The system ingests multiple media sources into a unified knowledge base:
  • Course Website: Structured content, navigation, and article text
  • YouTube Videos: Lecture content with automatic transcription and timecode mapping
  • Slide Decks: Presentation materials with concept extraction
Raw data is stored in MongoDB with metadata tracking for provenance and versioning. The ingestion pipeline maintains URLs and source references for downstream citation generation.

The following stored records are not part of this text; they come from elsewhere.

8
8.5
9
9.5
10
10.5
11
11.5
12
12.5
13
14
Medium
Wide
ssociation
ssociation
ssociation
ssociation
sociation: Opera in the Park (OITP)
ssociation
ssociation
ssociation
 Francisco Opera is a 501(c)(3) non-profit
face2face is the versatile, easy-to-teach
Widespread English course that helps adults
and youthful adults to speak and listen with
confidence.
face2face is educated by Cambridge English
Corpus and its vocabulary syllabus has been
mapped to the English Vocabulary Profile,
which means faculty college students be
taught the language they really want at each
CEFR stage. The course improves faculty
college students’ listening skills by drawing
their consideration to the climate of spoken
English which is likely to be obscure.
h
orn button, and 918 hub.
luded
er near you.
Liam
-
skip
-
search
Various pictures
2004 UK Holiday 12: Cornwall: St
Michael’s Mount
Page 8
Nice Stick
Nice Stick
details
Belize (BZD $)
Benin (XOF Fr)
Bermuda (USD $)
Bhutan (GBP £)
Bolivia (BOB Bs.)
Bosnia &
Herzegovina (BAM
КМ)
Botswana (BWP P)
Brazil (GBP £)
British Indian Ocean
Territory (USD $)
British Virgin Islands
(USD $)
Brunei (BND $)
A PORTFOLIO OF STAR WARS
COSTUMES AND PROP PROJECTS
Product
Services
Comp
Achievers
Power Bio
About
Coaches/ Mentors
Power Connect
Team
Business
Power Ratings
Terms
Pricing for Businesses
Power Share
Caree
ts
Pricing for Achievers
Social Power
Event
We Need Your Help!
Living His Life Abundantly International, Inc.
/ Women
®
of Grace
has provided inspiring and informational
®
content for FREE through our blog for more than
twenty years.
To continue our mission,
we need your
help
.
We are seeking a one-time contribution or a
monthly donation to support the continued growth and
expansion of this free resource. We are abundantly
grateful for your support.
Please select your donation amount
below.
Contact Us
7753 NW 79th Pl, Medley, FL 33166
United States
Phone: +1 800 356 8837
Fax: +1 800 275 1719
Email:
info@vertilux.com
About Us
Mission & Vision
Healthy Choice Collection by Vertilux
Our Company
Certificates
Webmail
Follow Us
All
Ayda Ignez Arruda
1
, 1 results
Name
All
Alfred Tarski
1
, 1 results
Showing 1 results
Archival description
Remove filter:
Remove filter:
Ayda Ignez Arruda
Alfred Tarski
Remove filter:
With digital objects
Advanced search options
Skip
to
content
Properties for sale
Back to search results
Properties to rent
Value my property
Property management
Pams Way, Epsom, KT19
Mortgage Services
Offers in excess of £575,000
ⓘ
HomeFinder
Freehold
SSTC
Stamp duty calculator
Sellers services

Query Processing and Generation

When a user submits a query, the system transforms it into a retrieval problem over the knowledge graph:
  1. Concept Mapping: The query is analyzed to identify candidate concepts
  2. Subgraph Selection: Relevant concepts are expanded into coherent subgraphs containing:
    • Prerequisite chains to scaffold explanations from fundamentals
    • Sibling nodes for generating near-transfer comprehension checks
    • Attached resources with exact spans (page numbers) and timecodes (video segments)
  3. Answer Generation: The LLM synthesizes responses following prerequisite chains, progressing from simpler to more complex concepts
  4. Citation Provision: Each answer includes graph nodes used and resource references

Demonstrated Capabilities

The system showcases advanced educational AI through several example queries:

Query 1: Attention in Transformers

Question: “What is attention in transformers and can you provide a python example of how it is used?” Response Characteristics:
  • Explains dot-product self-attention mechanism
  • Clarifies the reasoning behind Q (Query), K (Key), V (Value) vectors
  • Provides executable Python code demonstrating attention computation
  • Includes citations to course resources with specific page/slide references

Query 2: CLIP Model

Question: “What is CLIP and how it is used in computer vision applications?” Response Characteristics:
  • Explains dual encoders for text and image modalities
  • Describes contrastive loss principle and optimization
  • Details dot-product similarity computation
  • Demonstrates one-shot classification capabilities
  • Links to relevant video timecodes and paper references

Query 3: Variational Lower Bound

Question: “Can you explain the variational lower bound and how it relates to Jensen’s inequality?” Response Characteristics:
  • Establishes prerequisite understanding of Jensen’s inequality
  • Explains variational methods and their mathematical foundations
  • Shows how variational autoencoder (VAE) losses employ Jensen’s inequality
  • Follows prerequisite chain from probability theory to VAE implementation
  • Provides worked examples and resource citations

Technical Implementation

Each response includes transparency features for educational verification:
  • Knowledge Graph Nodes: Lists specific concepts, resources, and examples retrieved from the graph
  • Resource Citations: Provides precise references (page numbers, slide numbers, video timecodes)
  • System Prompt Visibility: Exposes the system prompt used for generation (questions are not modified)
  • Prerequisite Scaffolding: Visually indicates the concept chain used to structure the explanation

Applications

Erica demonstrates practical applications of GraphRAG in education:
  • Adaptive Tutoring: Responses adjust to prerequisite knowledge and concept difficulty
  • Resource Discovery: Students receive precise pointers to relevant course materials
  • Knowledge Transfer Assessment: System identifies opportunities for near-transfer evaluation
  • Concept Navigation: Graph structure enables exploration of related concepts and dependencies
  • Scaffolded Learning: Explanations follow pedagogically sound progression from fundamentals

Technical Stack

The demonstrator showcases modern AI infrastructure for education:
  • Knowledge Graph: NetworkX (local) or Neo4j (production scale)
  • Vector Store: Embedding-based retrieval for concept mapping
  • LLM: Qwen2.5 for reasoning and generation
  • Ingestion: Multi-format processing (web, video, PDF, slides)
  • Storage: MongoDB for raw content and metadata
  • Interface: Chat-based interaction layer
This implementation demonstrates how knowledge graphs can enhance RAG systems for domain-specific applications where semantic relationships and prerequisite structures matter, particularly in educational contexts where scaffolding and knowledge transfer are central to effective learning.